Part 5: MIPS Instruction Set

In this section, we will describe the encoding format of MIPS assembly instructions, list the most common MIPS instructions, and discuss the anatomy of pseudo-instructions.

MIPS Instruction Formats

In Part 1: Introduction to MIPS Assembly, we discussed that assembly instructions are mnemonics for the combination of 1's and 0's that are defined as machine code instructions.

MIPS Instructions are always 4 bytes (32 bits) in size. To distinguish one instruction from another, several bits out of the 32 are assigned to represent the operation code (opcode), while other bits are assigned to represent the source and destination registers.

These combinations of bits make up several different types of MIPS instruction formats.

They are:

R Instructions
I Instructions
J Instructions

Each instruction format follows a different syntax and encoding which will be described below in big-endian format. This is also described in greater detail from the MIPS Assembly Wikibook here

R Instruction Format

[R]egister instructions have operands that are registers.

An R instruction has the machine-code format:

[ opcode (6 bits) ] [ Rs (5 bits) ] [ Rt (5 bits) ] [ Rd (5 bits) ] [ shift (5 bits) ] [ function code (6 bits) ]

The opcode is the binary representation of the instruction. Related instructions can have the same opcode to which the function code bits of the instruction are used to tell the difference.

For example, add and addu have the same opcode but different function codes.

Rs, Rt, and Rd represent source register, target register, and destination registers respectively.

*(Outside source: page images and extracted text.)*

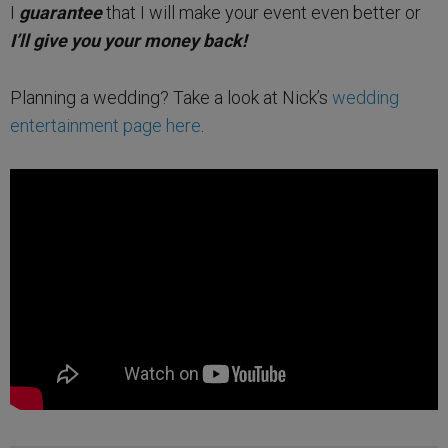
I
guarantee
that I will make your event even better or
I’ll give you your money back!
Planning a wedding? Take a look at Nick’s
wedding
entertainment page here
.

shift bits are used with the shift instructions and determine the number of shifts to be performed.

R Instructions that do not directly fit the machine-code format and omit bits for example Rd or shift bits will have those bits as all 0's.

For example, jr Rs has the encoding 0000 00ss sss0 0000 0000 0000 0000 1000

An incomplete list of R-type instructions is

add
addu
and
or
sll
jr

An example of an R-type instruction in binary format would be: 0000 0010 0011 0010 1000 0000 0010 0000

And the equivalent assembly instruction is: add $s0, $s1, $s2

I Instruction Format

[I]mmediate instructions have an operand that is an immediate value to be operated onto a register.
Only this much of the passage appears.